Report every line of the data that includes "Julia".

Dataset records section start

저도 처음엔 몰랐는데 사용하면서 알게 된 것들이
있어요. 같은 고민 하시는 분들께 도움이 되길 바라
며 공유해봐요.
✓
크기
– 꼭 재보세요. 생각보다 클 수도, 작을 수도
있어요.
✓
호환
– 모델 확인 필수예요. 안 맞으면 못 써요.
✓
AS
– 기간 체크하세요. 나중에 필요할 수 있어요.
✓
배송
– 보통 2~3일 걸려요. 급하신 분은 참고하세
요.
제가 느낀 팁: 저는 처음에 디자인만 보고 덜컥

Dataset records section end
Dataset records section start

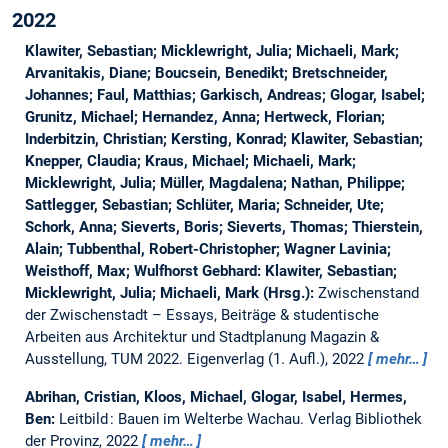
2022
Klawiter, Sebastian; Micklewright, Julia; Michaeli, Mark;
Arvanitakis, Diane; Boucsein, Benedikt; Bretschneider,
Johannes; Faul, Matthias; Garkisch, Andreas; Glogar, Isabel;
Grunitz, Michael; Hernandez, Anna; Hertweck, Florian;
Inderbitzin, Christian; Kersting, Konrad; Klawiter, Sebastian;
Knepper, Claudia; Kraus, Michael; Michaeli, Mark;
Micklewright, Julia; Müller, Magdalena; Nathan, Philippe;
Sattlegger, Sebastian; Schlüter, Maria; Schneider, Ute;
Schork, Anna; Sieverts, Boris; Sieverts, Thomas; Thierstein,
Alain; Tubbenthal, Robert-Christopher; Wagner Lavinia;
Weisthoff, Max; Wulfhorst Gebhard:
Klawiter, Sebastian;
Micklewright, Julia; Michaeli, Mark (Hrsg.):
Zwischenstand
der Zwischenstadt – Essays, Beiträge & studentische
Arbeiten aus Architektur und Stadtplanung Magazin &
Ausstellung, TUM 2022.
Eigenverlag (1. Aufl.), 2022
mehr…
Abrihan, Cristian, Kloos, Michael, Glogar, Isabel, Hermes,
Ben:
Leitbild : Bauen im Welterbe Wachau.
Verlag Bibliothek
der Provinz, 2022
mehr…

Dataset records section end

Written response:
Klawiter, Sebastian; Micklewright, Julia; Michaeli, Mark;
Micklewright, Julia; Müller, Magdalena; Nathan, Philippe;
Micklewright, Julia; Michaeli, Mark (Hrsg.):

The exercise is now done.